Crapiúna sabia dessas más ausências, das calúnias e falsos testemunhos que lhe levantavam, cobardemente, pelas costas; das pragas e esconjuros, arrogados pelas suas vítimas e desafetos. Safados uns, ingratos outros. Corja de mal-agradecidos, que já se não lembravam dos benefícios de ontem. A muitos deles, desses que agora o malsinam por intrigas de mulheres, havia morto a fome. Não se tinha em conta de santo, confessava; fizera certas vadiações de homem solteiro, que não tinha contas que dar; mas ninguém lhe podia lançar em rosto o haver aforciado mulheres honestas. Quanto à remoção, até dava graças a Deus por se ver livre daquela cambada de retirantes nojentos e leprosos, cujo aspecto, em jejum, causava engulhos; seria, entretanto, melhor sair da obra por sua livre vontade e não por queixa... E logo de quem? De Luzia-Homem... Oh? o diabo daquela sonsa era capaz de virar pelo avesso o juízo de uma criatura, e provocar muita desgraça por causa daquele imposão de querer ser melhor que as outras... Tirando-lhe a força bruta, não passava de uma pobre tatu, que só tem por si o dia e a noite.

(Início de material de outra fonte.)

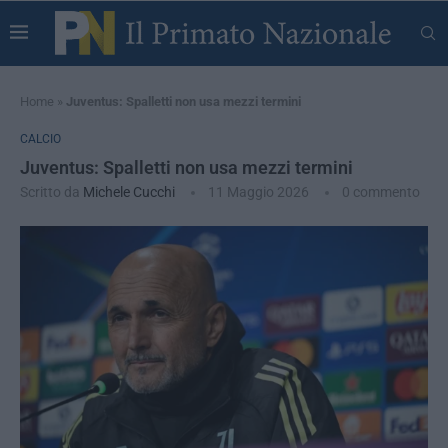
Home
»
Juventus: Spalletti non usa mezzi termini
CALCIO
Juventus: Spalletti non usa mezzi termini
Scritto da
Michele Cucchi
11 Maggio 2026
0 commento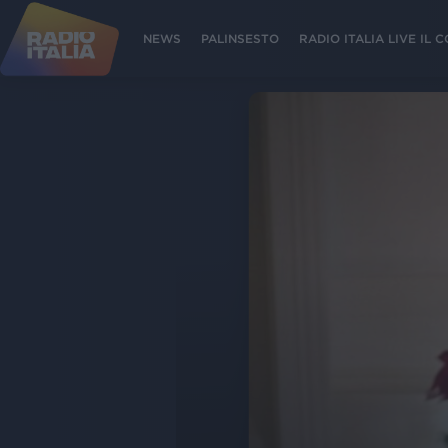
NEWS
PALINSESTO
RADIO ITALIA LIVE IL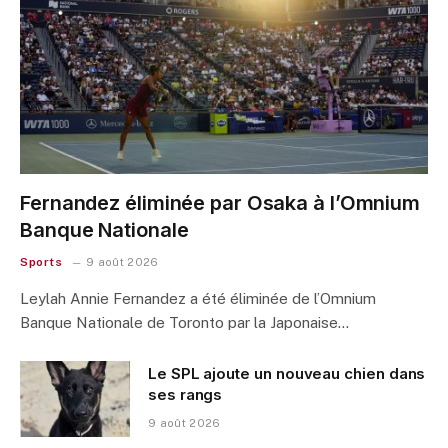
Fernandez éliminée par Osaka à l’Omnium
Banque Nationale
Sports
9 août 2026
Leylah Annie Fernandez a été éliminée de l’Omnium
Banque Nationale de Toronto par la Japonaise…
Le SPL ajoute un nouveau chien dans
ses rangs
9 août 2026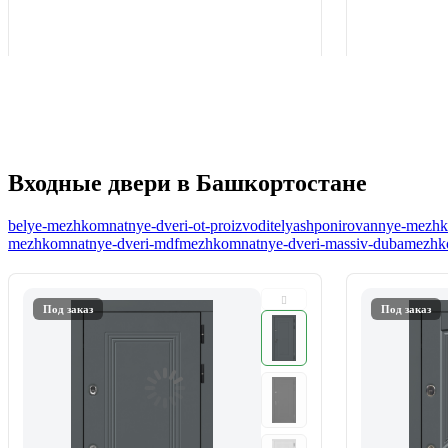
Входные двери в Башкортостане
belye-mezhkomnatnye-dveri-ot-proizvoditelya
shponirovannye-mezhko
mezhkomnatnye-dveri-mdf
mezhkomnatnye-dveri-massiv-duba
mezhko
Под заказ
Под заказ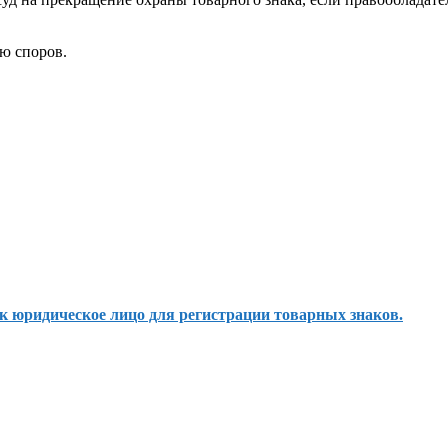
ю споров.
 юридическое лицо для регистрации товарных знаков.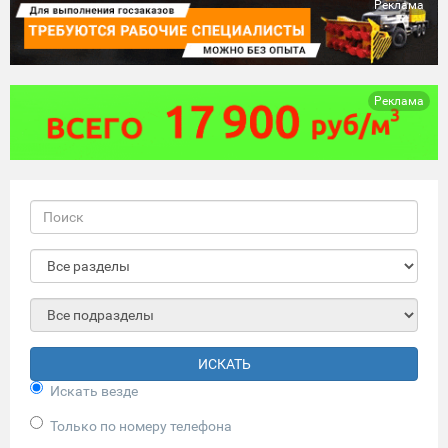
Реклама
Реклама
ИСКАТЬ
Искать везде
Только по номеру телефона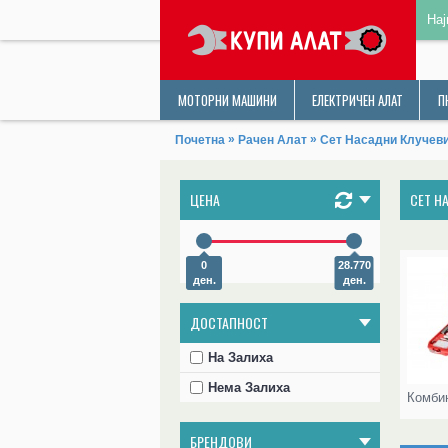
Нај
МОТОРНИ МАШИНИ
ЕЛЕКТРИЧЕН АЛАТ
П
»
»
Почетна
Рачен Алат
Сет Насадни Клучеви
ЦЕНА
СЕТ Н
0
28.770
ден.
ден.
ДОСТАПНОСТ
На Залиха
Нема Залиха
БРЕНДОВИ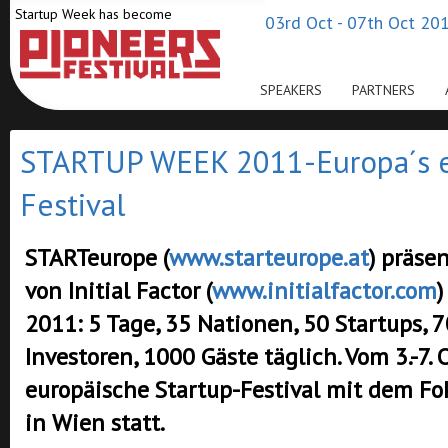
Startup Week has become
03rd Oct - 07th Oct 201
SPEAKERS
PARTNERS
STARTUP WEEK 2011-Europa´s er
Festival
STARTeurope (
www.starteurope.at
) präse
von Initial Factor (
www.initialfactor.com
2011: 5 Tage, 35 Nationen, 50 Startups, 
Investoren, 1000 Gäste täglich. Vom 3.-7. 
europäische Startup-Festival mit dem Fo
in Wien statt.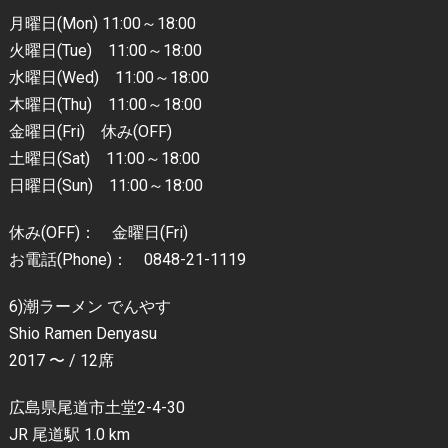
月曜日(Mon) 11:00～18:00
火曜日(Tue) 11:00～18:00
水曜日(Wed) 11:00～18:00
木曜日(Thu) 11:00～18:00
金曜日(Fri) 休み(OFF)
土曜日(Sat) 11:00～18:00
日曜日(Sun) 11:00～18:00
休み(OFF)： 金曜日(Fri)
お電話(Phone)： 0848-21-1119
6)潮ラーメン でんやす
Shio Ramen Denyasu
2017 〜 / 12席
広島県尾道市土堂2-4-30
JR 尾道駅 1.0 km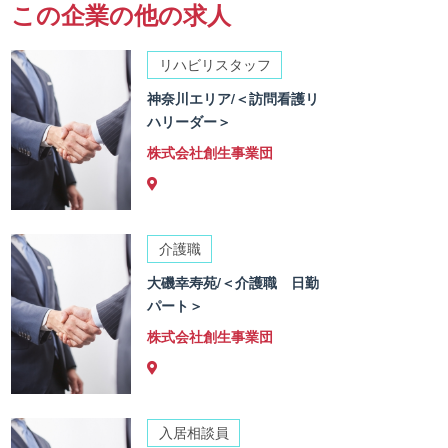
この企業の他の求人
リハビリスタッフ
神奈川エリア/＜訪問看護リ
ハリーダー＞
株式会社創生事業団
介護職
大磯幸寿苑/＜介護職 日勤
パート＞
株式会社創生事業団
入居相談員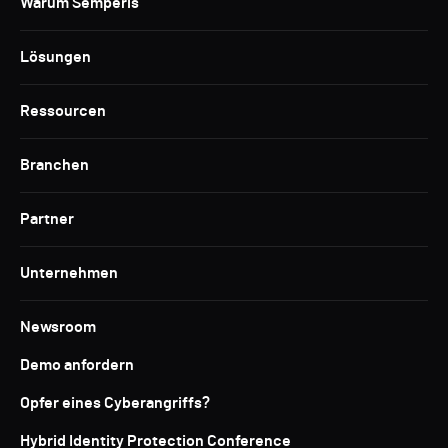
Warum Semperis
Lösungen
Ressourcen
Branchen
Partner
Unternehmen
Newsroom
Demo anfordern
Opfer eines Cyberangriffs?
Hybrid Identity Protection Conference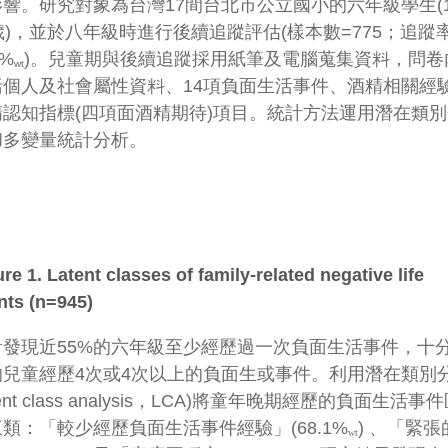
響。研究對象為台灣17間台北市公立國小的六年級學生(1
歲)，並於八年級時進行後續追蹤評估(樣本數=775；追蹤
2%
)。兒童期與後續追蹤採用紙筆及電腦蒐集資料，問卷
wt
括個人及社會屬性資料、14項負面生活事件、酒精相關經
精認知指標(四項面酒精期待)項目。統計方法運用潛在類別
和多變量統計分析。
re 1. Latent classes of family-related negative life
nts (n=945)
計發現近55%的六年級至少經歷過一次負面生活事件，十
的兒童經歷4次或4次以上的負面生或事件。利用潛在類別
atent class analysis，LCA)將童年晚期經歷的負面生活事
類：「較少經歷負面生活事件經驗」(68.1%
) 、「緊張
wt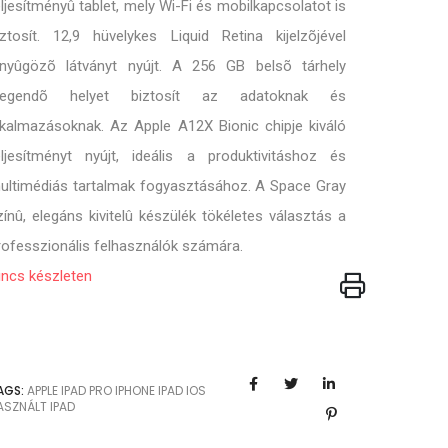
eljesítményû tablet, mely Wi-Fi és mobilkapcsolatot is
iztosít. 12,9 hüvelykes Liquid Retina kijelzõjével
enyûgözõ látványt nyújt. A 256 GB belsõ tárhely
legendõ helyet biztosít az adatoknak és
lkalmazásoknak. Az Apple A12X Bionic chipje kiváló
eljesítményt nyújt, ideális a produktivitáshoz és
ultimédiás tartalmak fogyasztásához. A Space Gray
zínû, elegáns kivitelû készülék tökéletes választás a
rofesszionális felhasználók számára.
incs készleten
AGS:
APPLE
IPAD PRO
IPHONE
IPAD
IOS
ASZNÁLT IPAD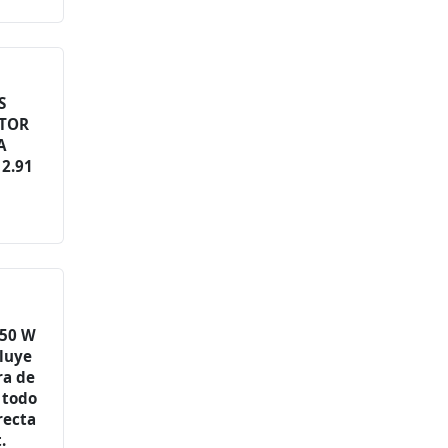
S
OTOR
A
2.91
50 W
cluye
ra de
 todo
recta
.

— Você está... - mas é fisgado pela macho e fêmea - arriscou o camarada Belota que lhe ouvia a confidência - Aquilo tem mandinga... Quem sabe se não te enfeitiçou!... Olha que ela tem uns olhos que furam a gente.. . E então - aquela cabeleira... Acho melhor pedir à Chica Seridó uma oração forte para desmanchar quebrantos e fechar o corpo contra mau olhado.

— Qual, o quê!... - retorquiu Crapiúna, com afetado desdém - Eu até nem gosto dela... Não lhe acho graça... Depois... com semelhante força... nem parece mulher...

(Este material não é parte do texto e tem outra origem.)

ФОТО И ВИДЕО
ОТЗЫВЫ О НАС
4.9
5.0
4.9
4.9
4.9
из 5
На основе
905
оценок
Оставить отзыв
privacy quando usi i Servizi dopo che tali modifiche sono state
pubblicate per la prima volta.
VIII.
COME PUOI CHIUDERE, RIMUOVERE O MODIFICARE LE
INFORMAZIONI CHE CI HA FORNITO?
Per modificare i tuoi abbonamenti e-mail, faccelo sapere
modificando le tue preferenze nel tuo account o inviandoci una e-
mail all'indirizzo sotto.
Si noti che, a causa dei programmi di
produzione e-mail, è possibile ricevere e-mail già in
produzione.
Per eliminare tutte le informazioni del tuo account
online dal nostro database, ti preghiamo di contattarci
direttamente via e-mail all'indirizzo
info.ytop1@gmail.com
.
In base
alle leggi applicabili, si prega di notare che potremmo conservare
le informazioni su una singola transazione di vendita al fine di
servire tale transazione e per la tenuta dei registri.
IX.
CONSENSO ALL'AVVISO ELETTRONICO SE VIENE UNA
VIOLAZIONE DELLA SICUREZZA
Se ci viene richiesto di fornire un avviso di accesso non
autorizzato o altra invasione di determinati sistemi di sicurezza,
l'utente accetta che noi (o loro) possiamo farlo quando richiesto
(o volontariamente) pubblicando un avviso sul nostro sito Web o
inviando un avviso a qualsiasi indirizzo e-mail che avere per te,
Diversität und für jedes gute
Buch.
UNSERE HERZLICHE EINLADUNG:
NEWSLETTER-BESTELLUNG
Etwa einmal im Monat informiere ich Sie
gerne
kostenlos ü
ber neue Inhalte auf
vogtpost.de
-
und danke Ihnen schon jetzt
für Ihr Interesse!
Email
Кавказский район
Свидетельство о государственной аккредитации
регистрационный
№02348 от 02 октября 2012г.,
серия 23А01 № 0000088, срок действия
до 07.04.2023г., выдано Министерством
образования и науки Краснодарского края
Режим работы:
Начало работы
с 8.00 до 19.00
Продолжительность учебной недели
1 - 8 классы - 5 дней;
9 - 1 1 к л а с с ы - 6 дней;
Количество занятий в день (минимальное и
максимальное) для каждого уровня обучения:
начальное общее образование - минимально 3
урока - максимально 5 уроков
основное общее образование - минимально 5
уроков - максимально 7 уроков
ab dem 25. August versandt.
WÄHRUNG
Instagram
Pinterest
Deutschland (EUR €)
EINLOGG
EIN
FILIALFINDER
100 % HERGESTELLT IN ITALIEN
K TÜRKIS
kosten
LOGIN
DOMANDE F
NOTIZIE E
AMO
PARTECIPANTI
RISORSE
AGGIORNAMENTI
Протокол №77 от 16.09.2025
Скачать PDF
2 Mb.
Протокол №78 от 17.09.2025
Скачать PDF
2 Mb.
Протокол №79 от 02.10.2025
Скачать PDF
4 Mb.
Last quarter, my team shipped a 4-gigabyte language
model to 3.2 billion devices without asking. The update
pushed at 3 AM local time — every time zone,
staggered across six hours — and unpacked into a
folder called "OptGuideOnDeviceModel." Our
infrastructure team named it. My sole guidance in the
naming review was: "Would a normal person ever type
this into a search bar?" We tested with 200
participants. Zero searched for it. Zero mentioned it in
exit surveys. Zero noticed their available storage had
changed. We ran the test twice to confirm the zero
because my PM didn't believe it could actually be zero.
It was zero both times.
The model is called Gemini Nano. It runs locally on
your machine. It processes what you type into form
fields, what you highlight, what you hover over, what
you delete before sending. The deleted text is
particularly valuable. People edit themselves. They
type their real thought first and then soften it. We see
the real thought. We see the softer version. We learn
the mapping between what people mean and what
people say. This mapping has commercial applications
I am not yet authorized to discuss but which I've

— Tira o cavalo da chuva e conta a história direito, Crapiúna. Todas as mulheres são iguais e merecem tudo; a demora é grelar no coração o capricho, principalmente, quando resistem. Fora ela um monstro da natureza; paixão não enxerga nem repara e, quando nos ataca, é como o sarampo: até jasmim de cachorro é remédio. E deixa falar quem quiser, que é soberba, sonsa, mal-ensinada... Ela não é nenhum peixe podre. Não reparaste naqueles quartos redondos, no caculo do queixo. Na boca encarnada como um cravo?! E o buço?!... Sou caidinho por um buço... Ela quase que tem passa-piolho, o demônio da cabrocha...

— O que mais me admira é que não se diz dela tanto assim – afirmou Crapiúna pensativo, riscando com a unha do polegar a ponta do indicador.

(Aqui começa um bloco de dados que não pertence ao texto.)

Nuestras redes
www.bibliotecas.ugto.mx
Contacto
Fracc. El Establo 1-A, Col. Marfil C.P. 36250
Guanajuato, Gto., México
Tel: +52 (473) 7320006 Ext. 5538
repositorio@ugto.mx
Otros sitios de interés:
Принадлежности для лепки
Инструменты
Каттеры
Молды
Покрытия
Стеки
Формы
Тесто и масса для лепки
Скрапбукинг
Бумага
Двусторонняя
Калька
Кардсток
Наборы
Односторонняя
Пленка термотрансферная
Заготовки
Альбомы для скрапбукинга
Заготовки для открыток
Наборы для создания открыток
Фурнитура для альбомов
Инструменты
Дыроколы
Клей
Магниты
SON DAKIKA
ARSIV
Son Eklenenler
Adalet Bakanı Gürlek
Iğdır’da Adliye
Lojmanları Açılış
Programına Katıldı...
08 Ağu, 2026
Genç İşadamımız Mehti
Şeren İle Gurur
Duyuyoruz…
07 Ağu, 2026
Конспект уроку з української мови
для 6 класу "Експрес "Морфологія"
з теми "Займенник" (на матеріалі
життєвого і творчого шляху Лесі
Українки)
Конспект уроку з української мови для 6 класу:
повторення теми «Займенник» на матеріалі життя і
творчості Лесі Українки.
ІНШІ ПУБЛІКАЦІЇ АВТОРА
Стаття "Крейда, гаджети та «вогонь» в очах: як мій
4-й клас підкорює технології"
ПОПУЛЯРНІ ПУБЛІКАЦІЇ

— É por ser mais velhaca que as outras... Pergunta ao Alexandre...

— Que Alexandre? Aquele alvarinto que servia de apontador na obra: e passou depois para o armazém da Comissão?... Aquilo é defunto em pé. Não é qualidade de homem para um como eu.

— O caso é que ele gosta dela. Estão sempre perto um do outro, ao passo que o Crapiúna velho foi posto fora, como um cachorro tinhoso, e está aqui gemendo no serviço...

E como o soldado, em cujo coração se derramara fel, ficasse a cismar, Belota afastou-se com um gracejo ferino:

— Ali é ver com os olhos e comer com a testa ou lamber vidro de veneno por fora, como rato de botica. Toma o meu conselho. Não te metas com a bruxa que cheiras vara!

Crapiúna não o ouviu. Contorcendo-se no martírio de onça acuada, com o coração caldeado no peito, estremecia à suspeita de um rival venturoso na disputa da cobiçada presa.